> Exercise requirements: In how many lines of the data below does the word "cell" appear? Reply with the number and nothing more.

----- Supplied material -----

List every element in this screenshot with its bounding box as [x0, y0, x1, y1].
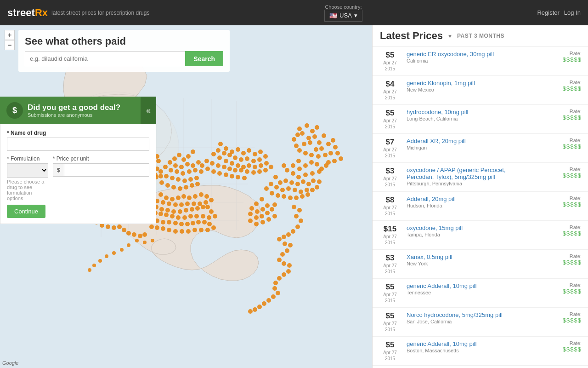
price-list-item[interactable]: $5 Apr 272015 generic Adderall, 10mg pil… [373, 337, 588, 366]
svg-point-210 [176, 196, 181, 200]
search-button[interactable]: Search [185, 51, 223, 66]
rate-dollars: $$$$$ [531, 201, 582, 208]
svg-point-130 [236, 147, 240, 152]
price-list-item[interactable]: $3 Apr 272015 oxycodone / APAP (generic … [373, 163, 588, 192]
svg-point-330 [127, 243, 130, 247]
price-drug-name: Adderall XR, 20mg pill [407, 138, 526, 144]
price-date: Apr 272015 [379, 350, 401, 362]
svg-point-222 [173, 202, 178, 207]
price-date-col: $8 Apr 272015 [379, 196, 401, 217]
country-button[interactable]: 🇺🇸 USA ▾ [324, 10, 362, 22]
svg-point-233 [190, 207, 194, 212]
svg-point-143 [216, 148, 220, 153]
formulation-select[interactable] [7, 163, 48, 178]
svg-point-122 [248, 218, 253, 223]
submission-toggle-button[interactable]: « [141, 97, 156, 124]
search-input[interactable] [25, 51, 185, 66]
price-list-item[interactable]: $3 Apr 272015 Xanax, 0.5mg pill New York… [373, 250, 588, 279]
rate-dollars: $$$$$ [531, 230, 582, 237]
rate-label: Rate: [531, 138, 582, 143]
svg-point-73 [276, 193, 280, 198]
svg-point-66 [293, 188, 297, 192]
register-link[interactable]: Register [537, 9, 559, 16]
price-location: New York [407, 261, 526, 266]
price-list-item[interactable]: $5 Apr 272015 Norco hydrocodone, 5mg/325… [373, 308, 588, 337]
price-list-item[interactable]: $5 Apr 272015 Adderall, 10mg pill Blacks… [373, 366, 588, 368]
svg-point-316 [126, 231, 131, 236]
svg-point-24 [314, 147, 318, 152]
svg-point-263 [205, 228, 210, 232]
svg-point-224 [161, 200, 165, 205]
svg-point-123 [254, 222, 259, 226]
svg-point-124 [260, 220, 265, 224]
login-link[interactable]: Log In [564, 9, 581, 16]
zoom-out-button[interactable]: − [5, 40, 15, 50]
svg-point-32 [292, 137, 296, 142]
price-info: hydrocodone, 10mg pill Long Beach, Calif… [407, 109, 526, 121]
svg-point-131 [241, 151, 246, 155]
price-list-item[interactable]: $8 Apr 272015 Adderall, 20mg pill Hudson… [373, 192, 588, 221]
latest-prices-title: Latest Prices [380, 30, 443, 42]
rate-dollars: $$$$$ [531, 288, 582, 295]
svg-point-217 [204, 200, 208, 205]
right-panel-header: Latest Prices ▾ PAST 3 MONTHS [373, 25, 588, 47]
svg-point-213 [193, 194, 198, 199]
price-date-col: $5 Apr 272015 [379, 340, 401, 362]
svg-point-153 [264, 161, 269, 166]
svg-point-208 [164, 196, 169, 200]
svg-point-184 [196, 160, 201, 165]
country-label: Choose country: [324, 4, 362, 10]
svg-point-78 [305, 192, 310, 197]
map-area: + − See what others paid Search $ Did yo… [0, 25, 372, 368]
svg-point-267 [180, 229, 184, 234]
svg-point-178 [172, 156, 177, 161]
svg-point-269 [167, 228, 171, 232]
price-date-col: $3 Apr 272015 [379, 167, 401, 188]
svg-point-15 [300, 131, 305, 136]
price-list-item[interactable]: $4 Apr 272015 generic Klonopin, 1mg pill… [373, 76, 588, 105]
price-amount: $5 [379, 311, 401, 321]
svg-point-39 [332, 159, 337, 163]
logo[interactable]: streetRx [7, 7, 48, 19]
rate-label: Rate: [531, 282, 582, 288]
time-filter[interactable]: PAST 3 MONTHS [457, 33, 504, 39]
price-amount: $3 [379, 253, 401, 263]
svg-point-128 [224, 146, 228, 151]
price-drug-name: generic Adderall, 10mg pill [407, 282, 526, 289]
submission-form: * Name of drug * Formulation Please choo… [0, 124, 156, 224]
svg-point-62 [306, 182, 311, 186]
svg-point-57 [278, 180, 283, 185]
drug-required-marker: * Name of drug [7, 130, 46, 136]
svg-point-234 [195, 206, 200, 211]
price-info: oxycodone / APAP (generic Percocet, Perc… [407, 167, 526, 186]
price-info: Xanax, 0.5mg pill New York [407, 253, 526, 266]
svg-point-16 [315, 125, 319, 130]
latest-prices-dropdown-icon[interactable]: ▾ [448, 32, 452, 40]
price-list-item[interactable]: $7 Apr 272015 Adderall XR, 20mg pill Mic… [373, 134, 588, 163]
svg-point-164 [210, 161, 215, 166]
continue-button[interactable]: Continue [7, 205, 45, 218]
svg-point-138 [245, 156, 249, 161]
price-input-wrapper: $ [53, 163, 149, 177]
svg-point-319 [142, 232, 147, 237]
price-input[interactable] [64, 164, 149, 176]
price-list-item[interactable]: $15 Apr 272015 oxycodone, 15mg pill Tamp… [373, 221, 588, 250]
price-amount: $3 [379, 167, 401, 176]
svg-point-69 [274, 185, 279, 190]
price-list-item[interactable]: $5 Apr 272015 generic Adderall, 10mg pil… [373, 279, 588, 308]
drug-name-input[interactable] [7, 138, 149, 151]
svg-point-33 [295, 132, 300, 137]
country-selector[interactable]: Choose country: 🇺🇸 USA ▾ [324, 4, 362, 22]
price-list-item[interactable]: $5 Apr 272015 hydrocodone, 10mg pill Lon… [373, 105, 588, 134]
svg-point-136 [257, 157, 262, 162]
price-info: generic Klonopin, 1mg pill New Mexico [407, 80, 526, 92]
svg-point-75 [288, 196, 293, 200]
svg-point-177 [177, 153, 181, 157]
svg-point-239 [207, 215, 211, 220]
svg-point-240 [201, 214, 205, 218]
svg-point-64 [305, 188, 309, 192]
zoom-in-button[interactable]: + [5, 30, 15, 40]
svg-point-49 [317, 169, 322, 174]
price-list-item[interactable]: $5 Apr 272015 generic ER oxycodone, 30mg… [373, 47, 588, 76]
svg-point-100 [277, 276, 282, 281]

-----
----- Supplied material -----

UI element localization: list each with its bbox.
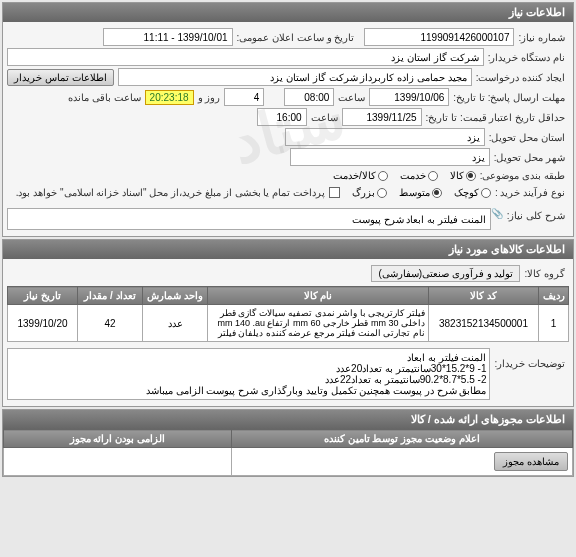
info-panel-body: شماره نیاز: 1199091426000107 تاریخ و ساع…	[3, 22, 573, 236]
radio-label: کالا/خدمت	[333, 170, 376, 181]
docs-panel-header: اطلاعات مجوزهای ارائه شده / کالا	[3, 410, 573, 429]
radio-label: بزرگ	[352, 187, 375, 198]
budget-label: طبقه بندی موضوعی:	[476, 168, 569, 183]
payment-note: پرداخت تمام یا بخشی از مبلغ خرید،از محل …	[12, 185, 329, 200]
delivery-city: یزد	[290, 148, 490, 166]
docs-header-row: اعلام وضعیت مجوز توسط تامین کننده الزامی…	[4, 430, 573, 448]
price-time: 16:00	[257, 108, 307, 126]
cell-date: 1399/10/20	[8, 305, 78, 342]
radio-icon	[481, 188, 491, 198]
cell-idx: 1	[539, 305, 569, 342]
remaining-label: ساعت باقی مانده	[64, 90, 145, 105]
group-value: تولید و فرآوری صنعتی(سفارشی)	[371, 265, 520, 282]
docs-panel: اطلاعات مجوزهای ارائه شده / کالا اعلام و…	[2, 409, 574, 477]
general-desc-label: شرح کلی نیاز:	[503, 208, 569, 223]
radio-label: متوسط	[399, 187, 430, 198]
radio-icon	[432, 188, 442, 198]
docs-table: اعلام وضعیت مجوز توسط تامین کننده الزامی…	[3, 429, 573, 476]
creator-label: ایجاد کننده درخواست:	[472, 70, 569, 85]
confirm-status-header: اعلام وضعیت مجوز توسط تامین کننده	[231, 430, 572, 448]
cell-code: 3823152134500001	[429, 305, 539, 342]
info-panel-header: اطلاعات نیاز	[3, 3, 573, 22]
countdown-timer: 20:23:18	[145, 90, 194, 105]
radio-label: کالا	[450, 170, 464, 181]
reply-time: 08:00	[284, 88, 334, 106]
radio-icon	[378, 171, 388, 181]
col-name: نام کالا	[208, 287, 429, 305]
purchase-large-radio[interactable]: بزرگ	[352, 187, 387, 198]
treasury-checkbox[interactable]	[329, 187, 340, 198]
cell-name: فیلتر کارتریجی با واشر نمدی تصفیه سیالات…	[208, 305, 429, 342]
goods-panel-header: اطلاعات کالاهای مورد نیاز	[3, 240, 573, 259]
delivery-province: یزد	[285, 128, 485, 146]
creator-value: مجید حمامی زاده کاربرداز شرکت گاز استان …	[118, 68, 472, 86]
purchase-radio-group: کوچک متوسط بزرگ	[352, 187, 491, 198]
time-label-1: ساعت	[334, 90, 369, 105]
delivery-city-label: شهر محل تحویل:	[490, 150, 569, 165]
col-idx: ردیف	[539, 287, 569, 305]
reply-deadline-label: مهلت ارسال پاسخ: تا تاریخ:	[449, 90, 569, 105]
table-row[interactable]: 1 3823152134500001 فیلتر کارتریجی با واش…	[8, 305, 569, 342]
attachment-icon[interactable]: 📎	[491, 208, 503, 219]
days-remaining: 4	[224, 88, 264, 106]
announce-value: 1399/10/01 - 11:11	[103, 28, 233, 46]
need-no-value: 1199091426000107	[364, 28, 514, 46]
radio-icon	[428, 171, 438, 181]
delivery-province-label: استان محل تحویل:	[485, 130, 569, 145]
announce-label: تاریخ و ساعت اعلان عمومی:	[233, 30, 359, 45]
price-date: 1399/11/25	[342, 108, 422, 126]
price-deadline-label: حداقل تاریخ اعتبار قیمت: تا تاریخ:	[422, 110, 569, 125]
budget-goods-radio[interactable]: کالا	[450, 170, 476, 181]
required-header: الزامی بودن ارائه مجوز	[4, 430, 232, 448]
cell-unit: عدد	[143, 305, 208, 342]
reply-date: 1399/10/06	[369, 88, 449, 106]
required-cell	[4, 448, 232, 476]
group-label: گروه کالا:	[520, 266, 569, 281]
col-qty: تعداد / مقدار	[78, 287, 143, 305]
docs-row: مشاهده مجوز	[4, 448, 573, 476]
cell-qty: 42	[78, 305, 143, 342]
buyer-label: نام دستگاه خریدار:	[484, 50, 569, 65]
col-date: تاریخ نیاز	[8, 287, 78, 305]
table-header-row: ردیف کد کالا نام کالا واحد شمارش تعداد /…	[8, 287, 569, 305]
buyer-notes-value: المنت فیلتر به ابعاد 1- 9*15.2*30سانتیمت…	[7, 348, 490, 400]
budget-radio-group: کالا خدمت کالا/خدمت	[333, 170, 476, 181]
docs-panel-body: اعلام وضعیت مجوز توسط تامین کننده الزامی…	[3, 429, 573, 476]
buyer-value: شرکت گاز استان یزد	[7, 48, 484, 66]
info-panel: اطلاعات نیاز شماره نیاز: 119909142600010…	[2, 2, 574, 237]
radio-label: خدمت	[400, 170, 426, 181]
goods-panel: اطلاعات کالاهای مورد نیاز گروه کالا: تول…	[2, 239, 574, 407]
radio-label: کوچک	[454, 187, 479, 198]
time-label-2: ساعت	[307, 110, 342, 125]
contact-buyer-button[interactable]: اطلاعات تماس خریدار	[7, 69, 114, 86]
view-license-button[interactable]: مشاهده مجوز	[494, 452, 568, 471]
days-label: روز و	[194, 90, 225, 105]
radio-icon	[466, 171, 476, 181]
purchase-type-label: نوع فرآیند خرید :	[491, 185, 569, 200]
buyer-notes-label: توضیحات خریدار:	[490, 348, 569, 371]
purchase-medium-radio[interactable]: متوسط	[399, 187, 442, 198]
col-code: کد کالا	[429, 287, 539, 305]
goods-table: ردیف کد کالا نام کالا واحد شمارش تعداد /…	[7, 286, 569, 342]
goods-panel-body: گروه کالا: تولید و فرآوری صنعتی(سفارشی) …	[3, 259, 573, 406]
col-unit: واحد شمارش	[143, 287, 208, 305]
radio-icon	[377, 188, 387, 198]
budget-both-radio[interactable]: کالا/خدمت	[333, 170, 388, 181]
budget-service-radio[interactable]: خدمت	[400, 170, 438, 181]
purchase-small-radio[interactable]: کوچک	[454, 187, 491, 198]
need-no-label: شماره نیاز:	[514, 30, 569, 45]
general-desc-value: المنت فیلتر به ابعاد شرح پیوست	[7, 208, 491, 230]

-----

> Finished exercise: 7